Dataset entries:
►

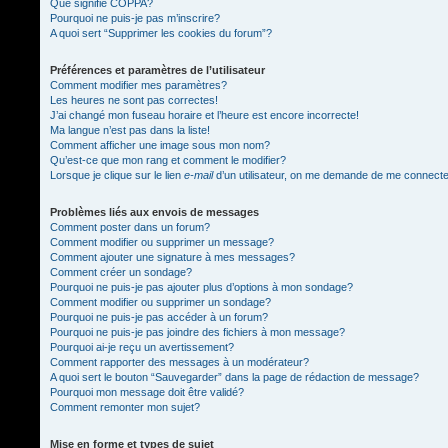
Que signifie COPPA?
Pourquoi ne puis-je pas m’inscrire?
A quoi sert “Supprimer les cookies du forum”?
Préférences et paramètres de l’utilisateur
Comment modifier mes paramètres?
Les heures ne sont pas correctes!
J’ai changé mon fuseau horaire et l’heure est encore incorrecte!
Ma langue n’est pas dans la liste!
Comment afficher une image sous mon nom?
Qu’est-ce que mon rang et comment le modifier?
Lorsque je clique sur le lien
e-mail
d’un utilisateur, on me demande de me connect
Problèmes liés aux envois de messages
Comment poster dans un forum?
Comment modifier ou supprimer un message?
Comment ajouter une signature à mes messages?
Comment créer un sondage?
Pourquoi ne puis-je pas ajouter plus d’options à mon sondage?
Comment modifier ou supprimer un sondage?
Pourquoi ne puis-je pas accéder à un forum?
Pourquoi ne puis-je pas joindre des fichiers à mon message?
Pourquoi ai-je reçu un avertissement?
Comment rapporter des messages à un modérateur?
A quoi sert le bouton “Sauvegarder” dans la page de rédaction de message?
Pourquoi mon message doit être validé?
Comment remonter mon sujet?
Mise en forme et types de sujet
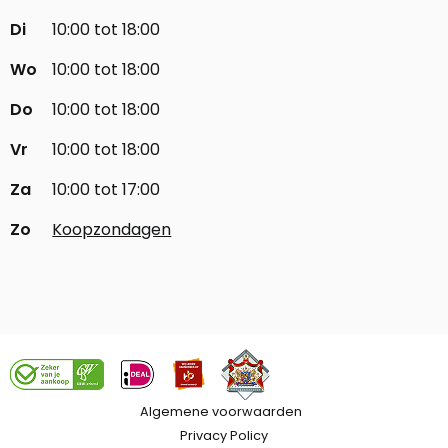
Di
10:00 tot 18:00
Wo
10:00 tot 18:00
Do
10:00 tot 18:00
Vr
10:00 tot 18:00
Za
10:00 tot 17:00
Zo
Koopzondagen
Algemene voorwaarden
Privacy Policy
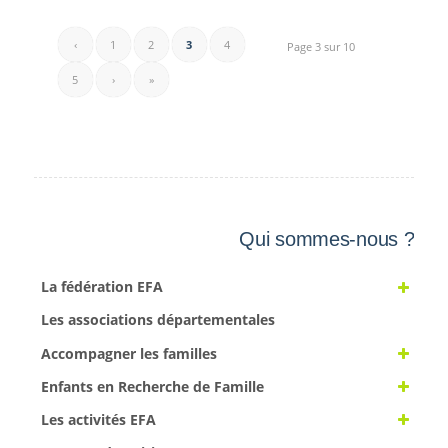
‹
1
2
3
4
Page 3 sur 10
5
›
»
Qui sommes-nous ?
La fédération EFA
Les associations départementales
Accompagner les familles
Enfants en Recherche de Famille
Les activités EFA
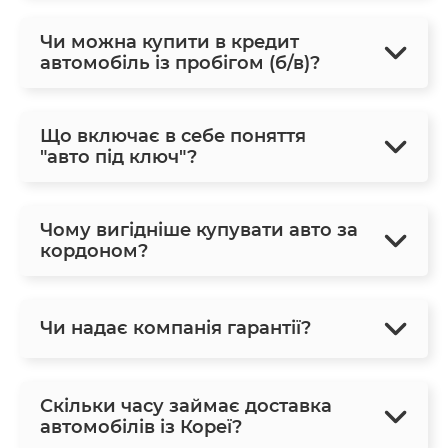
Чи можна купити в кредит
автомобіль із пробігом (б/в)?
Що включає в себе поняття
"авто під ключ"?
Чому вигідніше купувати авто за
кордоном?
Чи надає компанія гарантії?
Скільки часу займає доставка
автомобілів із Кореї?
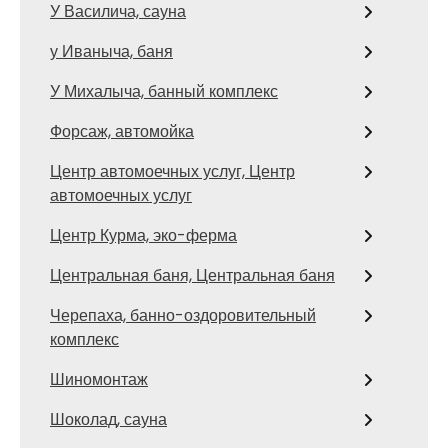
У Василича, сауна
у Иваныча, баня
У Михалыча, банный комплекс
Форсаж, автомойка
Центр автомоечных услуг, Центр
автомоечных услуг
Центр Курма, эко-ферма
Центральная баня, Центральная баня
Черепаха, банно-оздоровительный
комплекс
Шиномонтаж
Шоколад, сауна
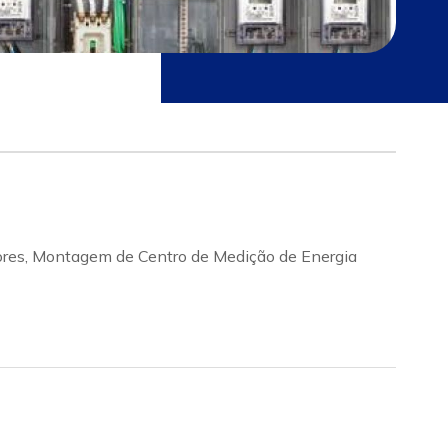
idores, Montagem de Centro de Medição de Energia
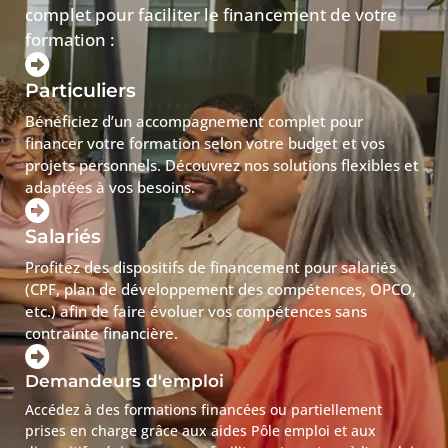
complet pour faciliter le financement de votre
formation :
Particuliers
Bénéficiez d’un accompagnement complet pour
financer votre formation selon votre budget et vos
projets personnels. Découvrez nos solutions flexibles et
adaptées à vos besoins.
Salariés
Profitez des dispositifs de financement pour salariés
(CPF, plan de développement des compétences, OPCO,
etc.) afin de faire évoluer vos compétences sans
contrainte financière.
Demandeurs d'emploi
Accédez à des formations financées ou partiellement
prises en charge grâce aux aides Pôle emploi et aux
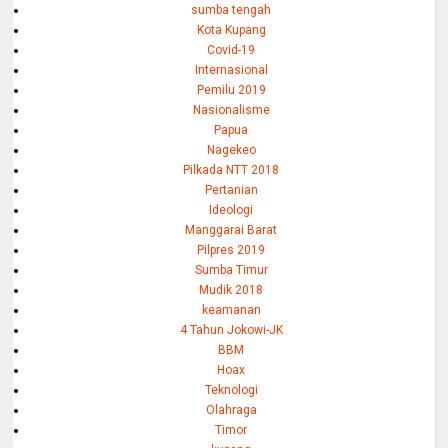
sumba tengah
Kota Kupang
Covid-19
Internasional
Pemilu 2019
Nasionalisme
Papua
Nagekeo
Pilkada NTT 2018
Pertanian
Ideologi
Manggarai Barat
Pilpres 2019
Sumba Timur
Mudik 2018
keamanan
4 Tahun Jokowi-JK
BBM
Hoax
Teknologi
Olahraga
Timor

◄

Task instructions:
Reproduce the records exactly, starting with their first line and ending with the line that contains "Comment modifier ou supprimer un message?", though pictures should be dropped.

Finished exercise:
Que signifie COPPA?
Pourquoi ne puis-je pas m’inscrire?
A quoi sert “Supprimer les cookies du forum”?
Préférences et paramètres de l’utilisateur
Comment modifier mes paramètres?
Les heures ne sont pas correctes!
J’ai changé mon fuseau horaire et l’heure est encore incorrecte!
Ma langue n’est pas dans la liste!
Comment afficher une image sous mon nom?
Qu’est-ce que mon rang et comment le modifier?
Lorsque je clique sur le lien
e-mail
d’un utilisateur, on me demande de me connect
Problèmes liés aux envois de messages
Comment poster dans un forum?
Comment modifier ou supprimer un message?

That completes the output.